As metodologias ativas de ensino-aprendizagem foram utilizadas como fundamento na elaboração das atividades por entender que a consolidação das práticas de RD, como artefato de cuidado, se dá de forma atrelada à construção de espaços coletivos que visem a compreensão, apropriação e questionamento dos seus pressupostos teórico-metodológicos, conceituais e sobretudo ideológicos por parte dos técnicos, usuários e seus familiares. A existência de ferramentas pedagógicas, a exemplo das que foram utilizadas na experiência relatada, contribui também para que tais políticas sejam pensadas criticamente em função das práticas cotidianas de RD e de suas efemérides.

 

Métodos

Trata-se de uma vivência baseada na pesquisa qualitativa, podendo ser considerada como descritiva, visto que este relato foi elaborado a partir de uma análise crítica sobre a experiência mencionada. Os dados obtidos são produto dos registros feitos pelos 2 (dois) facilitadores (Gustavo Dias - enfermeiro e redutor de danos e Rossana Rameh - Psicóloga e redutora de danos; autores desse relato), compilados em relatório póstumo à experiência. São considerados como resultados, portanto, o plano de curso composto, por sua vez, pelo instrumento denominado de roteiro de atividades tanto em sua versão original, isto é, no formato propositivo, quanto na versão exequível.

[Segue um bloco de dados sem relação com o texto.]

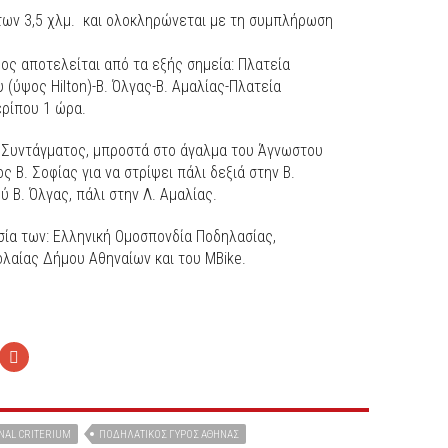
 των 3,5 χλμ. και ολοκληρώνεται με τη συμπλήρωση
ύρος αποτελείται από τα εξής σημεία: Πλατεία
 (ύψος Hilton)-Β. Όλγας-Β. Αμαλίας-Πλατεία
ερίπου 1 ώρα.
α Συντάγματος, μπροστά στο άγαλμα του Άγνωστου
ς Β. Σοφίας για να στρίψει πάλι δεξιά στην Β.
ύ Β. Όλγας, πάλι στην Λ. Αμαλίας.
σία των: Ελληνική Ομοσπονδία Ποδηλασίας,
λαίας Δήμου Αθηναίων και του MBike.
NAL CRITERIUM
ΠΟΔΗΛΑΤΙΚΌΣ ΓΎΡΟΣ ΑΘΉΝΑΣ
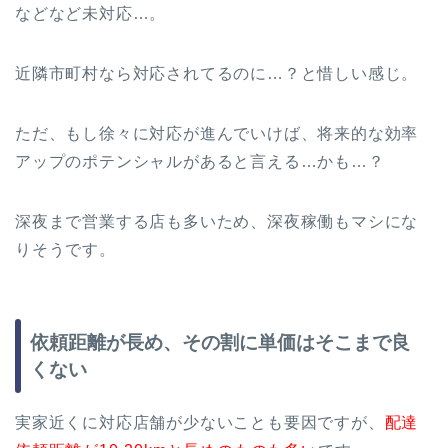
などなど未対応…。
近隣市町村なら対応されてるのに…？と惜しい感じ。
ただ、もし徐々に対応が進んでいけば、将来的な効率
アップのポテンシャルがあると言える…かも…？
深夜まで営業する店も多いため、深夜稼働もマシにな
りそうです。
依頼距離が長め、その割に単価はそこまで良
くない
実家近くに対応店舗が少ないことも要因ですが、
配達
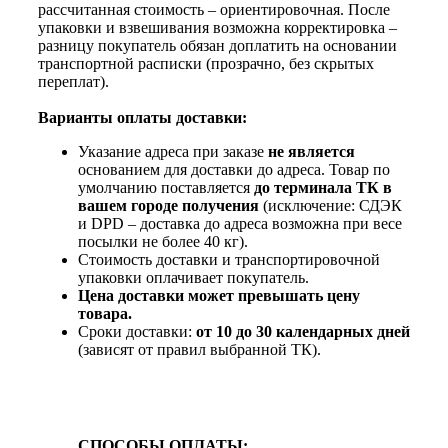
рассчитанная стоимость – ориентировочная. После
упаковки и взвешивания возможна корректировка –
разницу покупатель обязан доплатить на основании
транспортной расписки (прозрачно, без скрытых
переплат).
Варианты оплаты доставки:
Указание адреса при заказе
не является
основанием для доставки до адреса. Товар по
умолчанию поставляется
до терминала ТК в
вашем городе получения
(исключение: СДЭК
и DPD – доставка до адреса возможна при весе
посылки не более 40 кг).
Стоимость доставки и транспортировочной
упаковки оплачивает покупатель.
Цена доставки может превышать цену
товара.
Сроки доставки:
от 10 до 30 календарных дней
(зависят от правил выбранной ТК).
СПОСОБЫ ОПЛАТЫ:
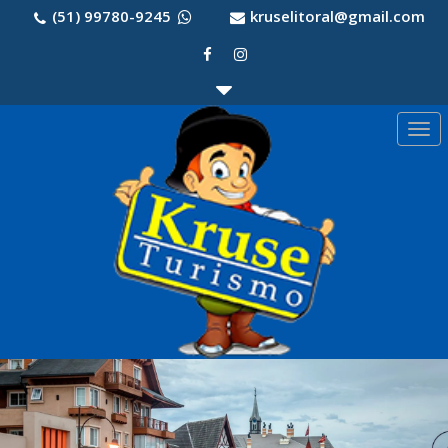
(51) 99780-9245
kruselitoral@gmail.com
Togg
navi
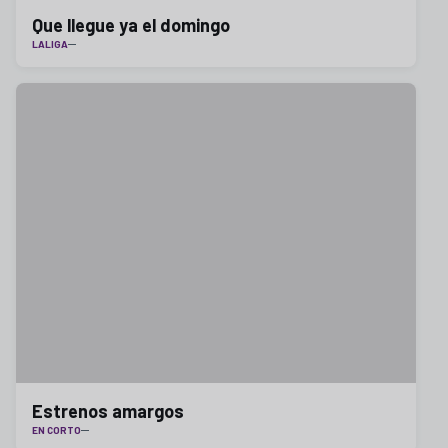
Que llegue ya el domingo
LALIGA
Estrenos amargos
EN CORTO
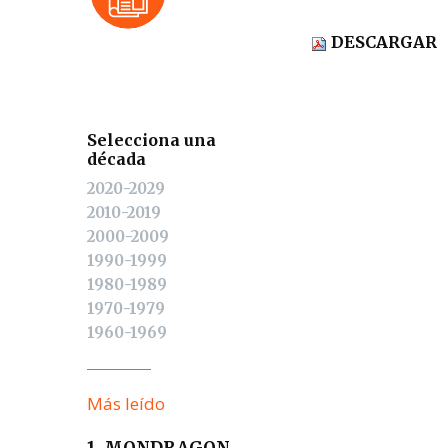
DESCARGAR
Selecciona una
década
2020-2029
2010-2019
2000-2009
1990-1999
1980-1989
1970-1979
1960-1969
Más leído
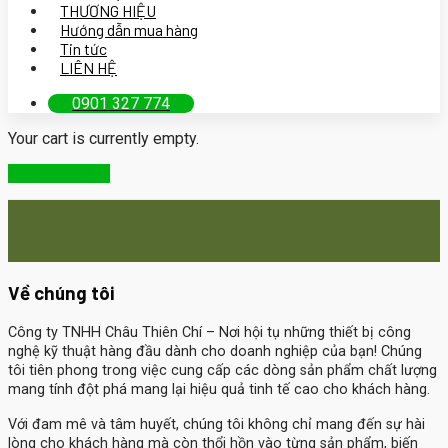
THƯƠNG HIỆU
Hướng dẫn mua hàng
Tin tức
LIÊN HỆ
0901 327 774
Your cart is currently empty.
Return to shop
Về chúng tôi
Công ty TNHH Châu Thiên Chí
– Nơi hội tụ những thiết bị công
nghệ kỹ thuật hàng đầu dành cho doanh nghiệp của bạn! Chúng
tôi tiên phong trong việc cung cấp các dòng sản phẩm chất lượng
mang tính đột phá mang lại hiệu quả tinh tế cao cho khách hàng.
Với đam mê và tâm huyết, chúng tôi không chỉ mang đến sự hài
lòng cho khách hàng mà còn thổi hồn vào từng sản phẩm, biến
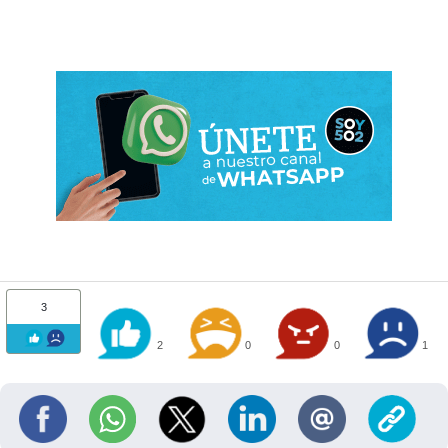
3
2
0
0
1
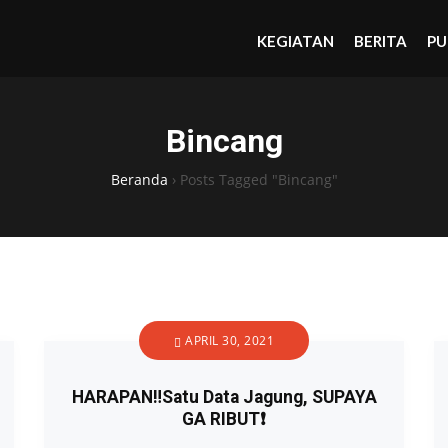
KEGIATAN
BERITA
PU
Bincang
Beranda
›
Posts Tagged "Bincang"
APRIL 30, 2021
HARAPAN‼️Satu Data Jagung, SUPAYA
GA RIBUT❗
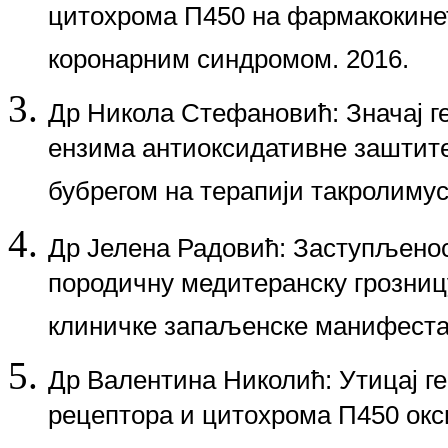
цитохрома П450 на фармакокинет
коронарним синдромом. 2016.
Др Никола Стефановић: Значај 
ензима антиоксидативне заштите
бубрегом на терапији такролиму
Др Јелена Радовић
: Заступљено
породичну медитеранску грозницу
клиничке запаљенске манифестац
Др Валентина Николић
: Утицај 
рецептора и цитохрома П450 окс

Tais resultados foram analisados com base em referenciais que discorrem sobre o uso das metodologias ativas nas práticas de educação em saúde (Collar, 2014), sobre o método e a pedagogia de Paulo Freire (1987, 1989), somados às práticas de redução de danos contempladas pela legislação do Ministério da Saúde através das políticas públicas (Brasil, 2003, 2011, 2015) e com base em referenciais científicos consolidados acerca do tema drogas (Bucher, 1992; Lancetti, 2007, 2015).

A análise dos produtos deu-se em dois momentos distintos. No primeiro momento elas incidiram sobre os elementos que constituem o plano de curso, a elaboração do projeto pedagógico e suas intenções. Em consecução a este momento, deu-se um segundo, no qual as análises foram feitas acerca do conteúdo produzido pelos integrantes do grupo de trabalho, através dos debates, questionamentos, formulação e discussões sobre o tema na perspectiva dos objetivos propostos pela ação. Por fim foi realizada uma avaliação coletiva da ação focada na possibilidade de alinhamento entre os eixos clínico-político e pedagógico embasados nas discussões tecidas pelo grupo. Tal avaliação se deu através das narrativas dos 17 (dezessete) participantes em função de três critérios: metodologia, domínio do tema, e mudança de perspectiva quanto a aplicabilidade das estratégias clínicas e práticas cotidianas. Considerando que se trata de um curso de curta duração, não foi possível a entrada de instrumentais mais elaborados de avaliação.

 

Resultados

O plano original de curso foi norteado pelo projeto pedagógico materializado no roteiro de atividades (Tabela. 1). Considera-se que as experiências pedagógicas vivenciadas por um grupo específico, em contato com uma temática específica, devem incitar entre os atores desse grupo a criação de mecanismos de plasticidade pedagógica para lidar com as possíveis disjunções existentes entre o desejo, as expectativas e as limitações apresentadas pelos próprios atores acerca do conteúdo abordado (Barbosa, Moura, 2013). Disjunções estas que se dão em função da inevitabilidade dos elementos inerentes as relações, que atravessam a experiência e que suscitam modificações imprevisíveis.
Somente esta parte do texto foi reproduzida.